Seguramente ya conocen la carta publicada en EEUU por más de 150 intelectuales, periodistas y artistas, en la que se denuncia el clima de acoso a la libertad de expresión por parte de la llamada «izquierda identitaria». Más acá del contexto genuinamente norteamericano en que se inscribe, el contenido de esa carta podría servir para describir el ambiente opresivo de puritanismo ideológico y corrección política que, también en nuestro país -y aun (y aún) de manera más laxa-, obliga a pensárselo dos veces antes de entrar a debatir sobre ciertos temas -prostitución, aborto, feminismo, nacionalismo, identidad de género, discapacidad-…

No creo que haga falta buscar ejemplos. Peticiones de retirada de libros, linchamientos mediáticos, denuncias y boicots a profesores o conferenciantes, censura o cancelación de obras o eventos artísticos, van conformando, también aquí, una atmósfera asfixiante que empobrece el debate, promueve el miedo a discrepar, y sustituye la argumentación por la trapacería demagógica, el escrache y el linchamiento en las redes.

Sin duda que este ambiente opresivo se fomenta igualmente desde la derecha más recalcitrante (recuerden la «ley mordaza» y la gente encarcelada por manejar títeres, contar chistes o blasfemar), pero resulta especialmente interesante (y preocupante) el caso de la izquierda, sobre todo por las razones con que pretende justificarlo. De hecho, la carta de marras, firmada por adalides de la izquierda tradicional como Noam Chomsky, ha recibido ya la correspondiente réplica desde la «otra» izquierda. Veamos sus argumentos.

El primero y más tosco (lo esgrime recientemente Andrés Barba en El País) es que «la cosa no es para tanto». ¿Qué se lincha a personas? Sí; pero en muchos casos esos linchamientos acaban en nada (¡qué suerte!), y en otros se vapulea a tipos que no son trigo limpio, o que representan a las clases privilegiadas (sic); en todo caso -se afirma- este tipo de barbarie es el cauce inevitable para dar voz a los sin voz y fuerza a movimientos sociales más justificada u ordenadamente «justicieros».
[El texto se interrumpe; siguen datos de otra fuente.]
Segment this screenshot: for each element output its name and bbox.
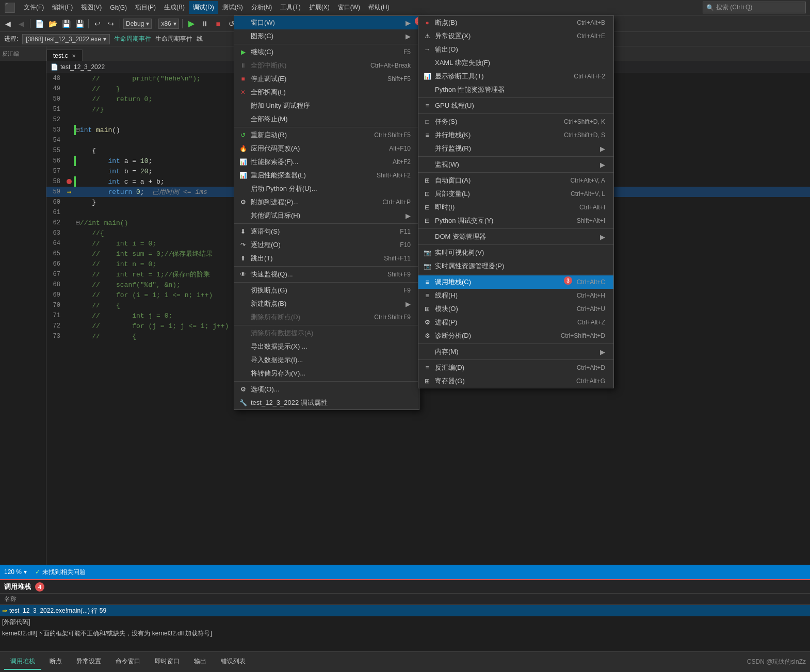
debug-menu-stepover[interactable]: ↷ 逐过程(O) F10 (234, 238, 419, 252)
debug-menu-python[interactable]: 启动 Python 分析(U)... (234, 182, 419, 195)
platform-dropdown[interactable]: x86 ▾ (158, 19, 179, 29)
debug-menu-attach[interactable]: ⚙ 附加到进程(P)... Ctrl+Alt+P (234, 195, 419, 209)
debug-menu-othertargets[interactable]: 其他调试目标(H) ▶ (234, 209, 419, 222)
call-stack-row-1[interactable]: [外部代码] (0, 616, 810, 628)
win-gpu[interactable]: ≡ GPU 线程(U) (418, 99, 613, 112)
debug-menu-restart[interactable]: ↺ 重新启动(R) Ctrl+Shift+F5 (234, 128, 419, 142)
win-exceptions[interactable]: ⚠ 异常设置(X) Ctrl+Alt+E (418, 29, 613, 43)
win-processes[interactable]: ⚙ 进程(P) Ctrl+Alt+Z (418, 316, 613, 329)
toolbar-stop[interactable]: ■ (213, 18, 224, 29)
disasm-tab[interactable]: 反汇编 (0, 46, 46, 61)
call-stack-row-2[interactable]: kernel32.dll![下面的框架可能不正确和/或缺失，没有为 kernel… (0, 628, 810, 639)
toolbar-back[interactable]: ◀ (2, 18, 13, 29)
parallelwatch-arrow: ▶ (600, 145, 605, 153)
win-liveprops[interactable]: 📷 实时属性资源管理器(P) (418, 259, 613, 273)
menu-window[interactable]: 窗口(W) (334, 1, 364, 14)
toolbar-pause[interactable]: ⏸ (199, 18, 210, 29)
menu-build[interactable]: 生成(B) (160, 1, 189, 14)
bottom-tab-callstack[interactable]: 调用堆栈 (4, 654, 41, 670)
win-dom[interactable]: DOM 资源管理器 ▶ (418, 230, 613, 243)
togglebp-shortcut: F9 (393, 287, 411, 294)
toolbar-new[interactable]: 📄 (34, 18, 45, 29)
win-threads[interactable]: ≡ 线程(H) Ctrl+Alt+H (418, 289, 613, 302)
win-memory[interactable]: 内存(M) ▶ (418, 345, 613, 358)
win-parallelstack[interactable]: ≡ 并行堆栈(K) Ctrl+Shift+D, S (418, 128, 613, 142)
win-registers[interactable]: ⊞ 寄存器(G) Ctrl+Alt+G (418, 374, 613, 388)
win-tasks[interactable]: □ 任务(S) Ctrl+Shift+D, K (418, 115, 613, 128)
win-diaganalysis[interactable]: ⚙ 诊断分析(D) Ctrl+Shift+Alt+D (418, 329, 613, 342)
toolbar-continue[interactable]: ▶ (186, 18, 197, 29)
menu-analysis[interactable]: 分析(N) (247, 1, 277, 14)
window-submenu[interactable]: ● 断点(B) Ctrl+Alt+B ⚠ 异常设置(X) Ctrl+Alt+E … (418, 15, 614, 388)
bottom-tab-immediate[interactable]: 即时窗口 (149, 654, 186, 670)
bottom-tab-exceptions[interactable]: 异常设置 (70, 654, 107, 670)
menu-edit[interactable]: 编辑(E) (48, 1, 77, 14)
win-diagtools[interactable]: 📊 显示诊断工具(T) Ctrl+Alt+F2 (418, 70, 613, 83)
toolbar-forward[interactable]: ◀ (15, 18, 27, 29)
line-num-68: 68 (46, 281, 64, 288)
win-autos[interactable]: ⊞ 自动窗口(A) Ctrl+Alt+V, A (418, 174, 613, 187)
win-watch[interactable]: 监视(W) ▶ (418, 158, 613, 171)
bottom-tab-command[interactable]: 命令窗口 (109, 654, 147, 670)
bottom-tab-errors[interactable]: 错误列表 (215, 654, 252, 670)
debug-menu-restartperf[interactable]: 📊 重启性能探查器(L) Shift+Alt+F2 (234, 169, 419, 182)
debug-menu-importdatatips[interactable]: 导入数据提示(I)... (234, 353, 419, 367)
debug-menu-continue[interactable]: ▶ 继续(C) F5 (234, 45, 419, 59)
menu-file[interactable]: 文件(F) (20, 1, 48, 14)
debug-menu-deleteallbp: 删除所有断点(D) Ctrl+Shift+F9 (234, 310, 419, 324)
win-modules[interactable]: ⊞ 模块(O) Ctrl+Alt+U (418, 302, 613, 316)
debug-menu-detach[interactable]: ✕ 全部拆离(L) (234, 86, 419, 99)
win-locals[interactable]: ⊡ 局部变量(L) Ctrl+Alt+V, L (418, 187, 613, 201)
tab-close[interactable]: ✕ (72, 53, 76, 59)
debug-menu-window[interactable]: 窗口(W) ▶ 2 (234, 16, 419, 29)
search-box[interactable]: 🔍 搜索 (Ctrl+Q) (703, 2, 806, 13)
debug-menu-quickwatch[interactable]: 👁 快速监视(Q)... Shift+F9 (234, 268, 419, 281)
debug-menu-graphics[interactable]: 图形(C) ▶ (234, 29, 419, 43)
win-livevistree[interactable]: 📷 实时可视化树(V) (418, 246, 613, 259)
win-parallelwatch[interactable]: 并行监视(R) ▶ (418, 142, 613, 155)
menu-extensions[interactable]: 扩展(X) (305, 1, 334, 14)
debug-menu-stepout[interactable]: ⬆ 跳出(T) Shift+F11 (234, 252, 419, 265)
debug-menu-terminate[interactable]: 全部终止(M) (234, 112, 419, 126)
debug-menu-hotreload[interactable]: 🔥 应用代码更改(A) Alt+F10 (234, 142, 419, 155)
win-callstack[interactable]: ≡ 调用堆栈(C) Ctrl+Alt+C 3 (418, 275, 613, 289)
menu-view[interactable]: 视图(V) (77, 1, 106, 14)
tab-test-c[interactable]: test.c ✕ (46, 50, 83, 61)
win-immediate[interactable]: ⊟ 即时(I) Ctrl+Alt+I (418, 201, 613, 214)
toolbar-save[interactable]: 💾 (60, 18, 72, 29)
toolbar-redo[interactable]: ↪ (105, 18, 117, 29)
debug-menu-stop[interactable]: ■ 停止调试(E) Shift+F5 (234, 72, 419, 86)
process-dropdown[interactable]: [3868] test_12_3_2022.exe ▾ (22, 34, 109, 44)
menu-tools[interactable]: 工具(T) (276, 1, 304, 14)
zoom-status[interactable]: 120 % ▾ (4, 568, 27, 576)
win-pythonperf[interactable]: Python 性能资源管理器 (418, 83, 613, 96)
menu-test[interactable]: 测试(S) (218, 1, 247, 14)
call-stack-row-0[interactable]: ⇒ test_12_3_2022.exe!main(...) 行 59 (0, 605, 810, 616)
menu-help[interactable]: 帮助(H) (364, 1, 394, 14)
menu-debug[interactable]: 调试(D) (189, 1, 218, 14)
debug-menu-stepinto[interactable]: ⬇ 逐语句(S) F11 (234, 225, 419, 238)
debug-menu-savedump[interactable]: 将转储另存为(V)... (234, 367, 419, 380)
win-xaml[interactable]: XAML 绑定失败(F) (418, 56, 613, 70)
toolbar-undo[interactable]: ↩ (92, 18, 103, 29)
debug-menu-newbp[interactable]: 新建断点(B) ▶ (234, 297, 419, 310)
menu-git[interactable]: Git(G) (106, 2, 131, 13)
debug-menu-unity[interactable]: 附加 Unity 调试程序 (234, 99, 419, 112)
win-output[interactable]: → 输出(O) (418, 43, 613, 56)
bottom-tab-output[interactable]: 输出 (188, 654, 213, 670)
win-pythondebug[interactable]: ⊟ Python 调试交互(Y) Shift+Alt+I (418, 214, 613, 227)
debug-menu-togglebp[interactable]: 切换断点(G) F9 (234, 284, 419, 297)
debug-config-dropdown[interactable]: Debug ▾ (123, 19, 152, 29)
win-disasm[interactable]: ≡ 反汇编(D) Ctrl+Alt+D (418, 361, 613, 374)
debug-menu-perf[interactable]: 📊 性能探索器(F)... Alt+F2 (234, 155, 419, 169)
menu-project[interactable]: 项目(P) (131, 1, 160, 14)
bottom-tab-breakpoints[interactable]: 断点 (43, 654, 68, 670)
breakpoint-58[interactable] (67, 179, 72, 184)
toolbar-open[interactable]: 📂 (47, 18, 58, 29)
debug-menu[interactable]: 窗口(W) ▶ 2 图形(C) ▶ ▶ 继续(C) F5 ⏸ 全部中断(K) C… (234, 15, 419, 410)
debug-menu-options[interactable]: ⚙ 选项(O)... (234, 383, 419, 396)
debug-menu-projprops[interactable]: 🔧 test_12_3_2022 调试属性 (234, 396, 419, 409)
win-breakpoints[interactable]: ● 断点(B) Ctrl+Alt+B (418, 16, 613, 29)
debug-menu-exportdatatips[interactable]: 导出数据提示(X) ... (234, 340, 419, 353)
toolbar-save-all[interactable]: 💾 (74, 18, 85, 29)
El segundo argumento es el de «esto es la guerra (cultural), muchacho». Es el argumento que reniega de los argumentos. O la idea de que las ideas, el diálogo y todas esas formas «filosóficas» de contrastar opiniones, no son más que una concesión inoportuna a las élites. Inoportuna porque ahora no es el momento de pararse a debatir (nunca lo es para el fanático político), y elitista porque la gente que hay que defender no está para filosofías. Paternalismos aparte, se trata aquí de viejos teologemas revolucionarios (el antiteoricismo y la reducción de las ideas a ideología, la justificación de los medios en función de inmaculados y brumosos fines, la concepción romántica del activismo gregario) nunca probados, siempre fracasados, y defendidos, ahora, por una nueva generación de pijos burgueses de estética alternativa que pretenden cambiar la sociedad vía Twitter.

El tercer argumento y el más citado (véase la réplica de O. Nwnevu en The New Republic o la más colectiva en The Objective) es que los firmantes de la Carta (además de Chomsky, gente como Salman Rushdie, Margaret Atwood o la feminista Gloria Steinem) no son más que viejos popes de la cultura, sin casi otro mérito que ser varones y/o blancos y/o héteros y/o ricos, atemorizados por la vocinglería de los desheredados que amenaza, al fin (gracias, por cierto, a esos «izquierdistas» que son Jack Dorsey o Mark Zuckerberg), sus privilegios. Pero esto es pura demagogia. La lucha por incluir todas las voces al debate público no solo no es opuesta, sino que está absolutamente vinculada a la exigencia de que dicho debate exista, esto es: a que se permita opinar de todo con libertad, que es lo que pide, sustancialmente, la carta.

Ya lo dijo Kant (varón, blanco, etc.): la revolución no consiste en cortar cabezas (sustituyendo una tiranía por otra) sino en transformarlas. Y para esto es imprescindible convencer. Y para convencer es necesario el diálogo libre y crítico, libre de censura. Todo lo contrario de lo que pretenden los revolucionarios -y los iluminados del ala opuesta- en el mundo de la Twittersphere.

*Profesor de Filosofía.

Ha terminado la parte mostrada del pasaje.